Figure 5d illustrates the surface conductance \(g_{s}\) for both cases of streptavidin and streptavidin-linked antibody immobilized on the surface of the waveguide. Interestingly, both conductances are frequency dependant while the latter one introduces more loss on the waveguide. These measurements were carried out multiple times to ensure that the results were repeatable. The variation of the derived conductance in the proposed thin-film model shown in Fig. 5d also verifies this statement. Employing this model, a collective and macroscopic view of bio-molecules can be obtained, which unveils the nano-scale bio-molecular interaction. This information enables researchers to study the behavior of various kinds of biomolecules, particularly proteins. Not only that, this model provides information on the molecular affinity, whether the streptavidin molecules were well-adsorbed on the surface of the waveguide, or whether the under test antibodies were properly linked to the streptavidin.
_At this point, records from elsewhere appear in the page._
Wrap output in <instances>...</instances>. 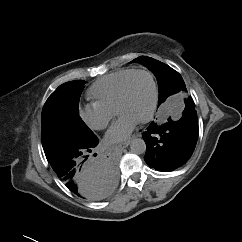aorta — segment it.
I'll list each match as a JSON object with an SVG mask.
<instances>
[{
  "label": "aorta",
  "mask_w": 242,
  "mask_h": 242,
  "mask_svg": "<svg viewBox=\"0 0 242 242\" xmlns=\"http://www.w3.org/2000/svg\"><path fill=\"white\" fill-rule=\"evenodd\" d=\"M131 152L134 154H143L146 151L145 141L141 138L133 139L130 144Z\"/></svg>",
  "instance_id": "1"
}]
</instances>
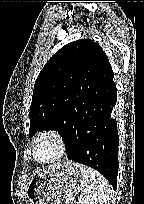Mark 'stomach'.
<instances>
[{
    "label": "stomach",
    "instance_id": "1",
    "mask_svg": "<svg viewBox=\"0 0 144 204\" xmlns=\"http://www.w3.org/2000/svg\"><path fill=\"white\" fill-rule=\"evenodd\" d=\"M83 167L72 162L56 163L31 177L26 187L28 204H62L82 189Z\"/></svg>",
    "mask_w": 144,
    "mask_h": 204
}]
</instances>
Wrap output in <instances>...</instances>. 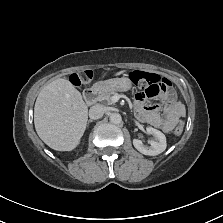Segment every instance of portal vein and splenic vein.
Masks as SVG:
<instances>
[{
  "label": "portal vein and splenic vein",
  "mask_w": 223,
  "mask_h": 223,
  "mask_svg": "<svg viewBox=\"0 0 223 223\" xmlns=\"http://www.w3.org/2000/svg\"><path fill=\"white\" fill-rule=\"evenodd\" d=\"M121 96L119 94H115L113 97H112V100L113 102H118L120 100Z\"/></svg>",
  "instance_id": "obj_1"
}]
</instances>
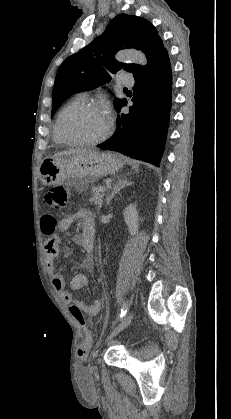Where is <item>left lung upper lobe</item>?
I'll use <instances>...</instances> for the list:
<instances>
[{"instance_id":"1","label":"left lung upper lobe","mask_w":231,"mask_h":419,"mask_svg":"<svg viewBox=\"0 0 231 419\" xmlns=\"http://www.w3.org/2000/svg\"><path fill=\"white\" fill-rule=\"evenodd\" d=\"M124 48H135L144 52L148 60L147 66L115 61V53ZM164 51L166 48L149 21L127 14L116 16L100 36L60 65L53 88L52 114L72 94L92 90L110 81L109 73L125 70L133 73L134 77L141 74ZM122 101L115 99L116 109Z\"/></svg>"}]
</instances>
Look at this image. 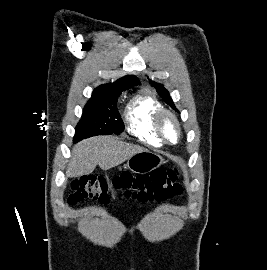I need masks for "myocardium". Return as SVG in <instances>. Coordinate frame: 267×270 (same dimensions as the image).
Segmentation results:
<instances>
[{"label": "myocardium", "instance_id": "1", "mask_svg": "<svg viewBox=\"0 0 267 270\" xmlns=\"http://www.w3.org/2000/svg\"><path fill=\"white\" fill-rule=\"evenodd\" d=\"M166 117L170 118L176 126L177 138L175 141L169 140L164 132L163 121ZM153 123H154L155 132L163 143L173 145V144H176L180 140L181 135H182L181 124L173 111L166 108L159 109L154 115Z\"/></svg>", "mask_w": 267, "mask_h": 270}]
</instances>
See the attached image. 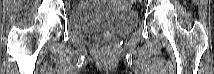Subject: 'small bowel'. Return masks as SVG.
<instances>
[{"mask_svg": "<svg viewBox=\"0 0 214 74\" xmlns=\"http://www.w3.org/2000/svg\"><path fill=\"white\" fill-rule=\"evenodd\" d=\"M123 4H127L126 2H122Z\"/></svg>", "mask_w": 214, "mask_h": 74, "instance_id": "small-bowel-1", "label": "small bowel"}]
</instances>
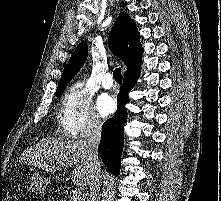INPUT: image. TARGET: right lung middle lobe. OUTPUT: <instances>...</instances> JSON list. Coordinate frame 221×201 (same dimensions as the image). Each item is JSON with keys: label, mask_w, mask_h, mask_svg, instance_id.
<instances>
[{"label": "right lung middle lobe", "mask_w": 221, "mask_h": 201, "mask_svg": "<svg viewBox=\"0 0 221 201\" xmlns=\"http://www.w3.org/2000/svg\"><path fill=\"white\" fill-rule=\"evenodd\" d=\"M63 91H58L55 93V96L60 97Z\"/></svg>", "instance_id": "obj_1"}]
</instances>
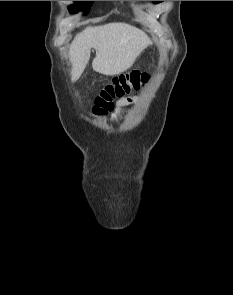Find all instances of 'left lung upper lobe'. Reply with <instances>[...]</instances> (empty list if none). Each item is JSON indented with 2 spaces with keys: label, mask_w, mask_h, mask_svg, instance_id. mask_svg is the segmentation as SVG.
<instances>
[{
  "label": "left lung upper lobe",
  "mask_w": 233,
  "mask_h": 295,
  "mask_svg": "<svg viewBox=\"0 0 233 295\" xmlns=\"http://www.w3.org/2000/svg\"><path fill=\"white\" fill-rule=\"evenodd\" d=\"M155 4H157V3H160V2H162V1H153Z\"/></svg>",
  "instance_id": "obj_1"
}]
</instances>
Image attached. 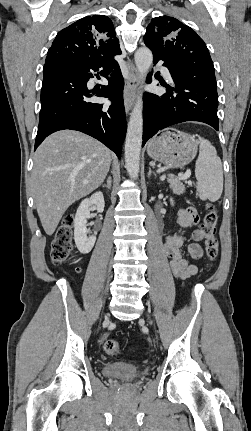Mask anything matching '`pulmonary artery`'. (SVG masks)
<instances>
[{
	"mask_svg": "<svg viewBox=\"0 0 251 431\" xmlns=\"http://www.w3.org/2000/svg\"><path fill=\"white\" fill-rule=\"evenodd\" d=\"M159 69H160V71H161V73L163 74L164 77H166L168 79L171 78V74H170L169 70L166 67L161 66Z\"/></svg>",
	"mask_w": 251,
	"mask_h": 431,
	"instance_id": "1",
	"label": "pulmonary artery"
}]
</instances>
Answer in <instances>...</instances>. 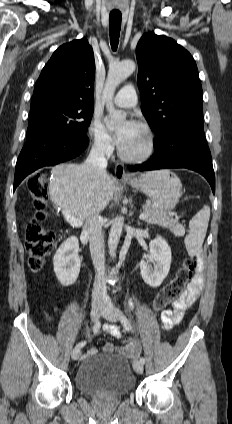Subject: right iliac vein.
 I'll return each mask as SVG.
<instances>
[{
    "label": "right iliac vein",
    "mask_w": 232,
    "mask_h": 424,
    "mask_svg": "<svg viewBox=\"0 0 232 424\" xmlns=\"http://www.w3.org/2000/svg\"><path fill=\"white\" fill-rule=\"evenodd\" d=\"M104 306L100 303H96L91 308V319L93 322L97 321L103 312ZM81 355V348L75 347L71 353L73 360H77Z\"/></svg>",
    "instance_id": "1"
}]
</instances>
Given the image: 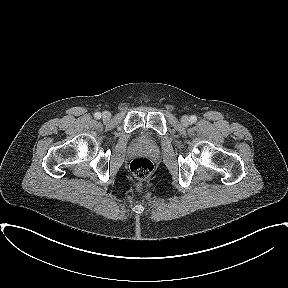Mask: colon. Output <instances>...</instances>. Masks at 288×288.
Instances as JSON below:
<instances>
[{
  "label": "colon",
  "mask_w": 288,
  "mask_h": 288,
  "mask_svg": "<svg viewBox=\"0 0 288 288\" xmlns=\"http://www.w3.org/2000/svg\"><path fill=\"white\" fill-rule=\"evenodd\" d=\"M154 165L147 158H136L130 164V170L139 183L144 181L153 171Z\"/></svg>",
  "instance_id": "1"
}]
</instances>
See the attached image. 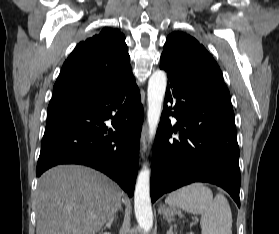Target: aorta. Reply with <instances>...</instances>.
<instances>
[{
    "label": "aorta",
    "instance_id": "aorta-1",
    "mask_svg": "<svg viewBox=\"0 0 279 234\" xmlns=\"http://www.w3.org/2000/svg\"><path fill=\"white\" fill-rule=\"evenodd\" d=\"M166 86V73L162 70L154 71L149 78L147 91V122L150 140L154 139L156 134ZM134 208L139 227L145 232H148L153 225V213L150 199V170L147 165L143 166L137 177L134 193Z\"/></svg>",
    "mask_w": 279,
    "mask_h": 234
}]
</instances>
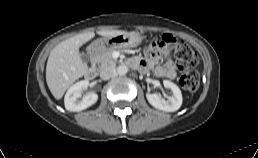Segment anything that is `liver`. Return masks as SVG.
Instances as JSON below:
<instances>
[{"instance_id": "liver-1", "label": "liver", "mask_w": 258, "mask_h": 158, "mask_svg": "<svg viewBox=\"0 0 258 158\" xmlns=\"http://www.w3.org/2000/svg\"><path fill=\"white\" fill-rule=\"evenodd\" d=\"M126 33L121 30L99 31L103 37ZM95 36L94 32L82 33L56 45L48 57L46 82L55 99L59 100L65 91L88 71V66L80 57L79 48Z\"/></svg>"}]
</instances>
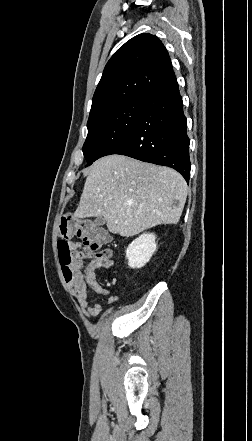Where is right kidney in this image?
I'll return each mask as SVG.
<instances>
[{
    "label": "right kidney",
    "mask_w": 252,
    "mask_h": 441,
    "mask_svg": "<svg viewBox=\"0 0 252 441\" xmlns=\"http://www.w3.org/2000/svg\"><path fill=\"white\" fill-rule=\"evenodd\" d=\"M156 236L144 233L132 241L126 249V258L130 268H142L156 250Z\"/></svg>",
    "instance_id": "1"
}]
</instances>
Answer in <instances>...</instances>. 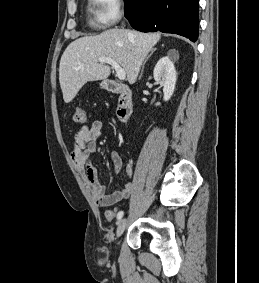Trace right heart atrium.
<instances>
[{
	"label": "right heart atrium",
	"mask_w": 259,
	"mask_h": 283,
	"mask_svg": "<svg viewBox=\"0 0 259 283\" xmlns=\"http://www.w3.org/2000/svg\"><path fill=\"white\" fill-rule=\"evenodd\" d=\"M95 6V18L103 28L117 23L125 12L124 0H92Z\"/></svg>",
	"instance_id": "1"
}]
</instances>
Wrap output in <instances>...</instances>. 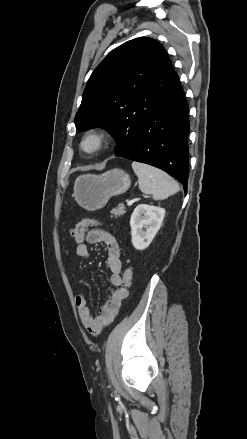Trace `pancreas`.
<instances>
[{
	"instance_id": "cf45deb5",
	"label": "pancreas",
	"mask_w": 247,
	"mask_h": 439,
	"mask_svg": "<svg viewBox=\"0 0 247 439\" xmlns=\"http://www.w3.org/2000/svg\"><path fill=\"white\" fill-rule=\"evenodd\" d=\"M125 213V206L123 204H119L117 208L111 210V217L118 218L120 216H123Z\"/></svg>"
}]
</instances>
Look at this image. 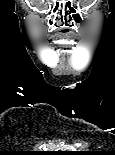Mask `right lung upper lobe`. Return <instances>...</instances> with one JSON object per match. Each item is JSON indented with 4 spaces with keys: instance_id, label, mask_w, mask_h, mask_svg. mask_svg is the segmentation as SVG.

We have proposed an all-silicon platform for biomolecular on-chip spectroscopy using sub-THz frequencies. This device is capable of characterizing low-loss biosamples because of its unique and phenomenal features. Extremely low-loss waveguide, enhanced interaction of wave and sample through the longer length of the waveguide, and ease of fabrications are few advantages of this platform. Additionally, to the best of our knowledge, we have used the thin-film model for the first time to model the biomolecules in on-chip spectroscopy. The proposed model can be used to electromagnetically simulate the bioparticles more accurately, without incurring huge computational efforts. Utilizing the proposed platform in conjunction with the thin-film model enables low-loss, compact, and integrated devices for a wide range of applications in the field of spectroscopy and real-time biosensing.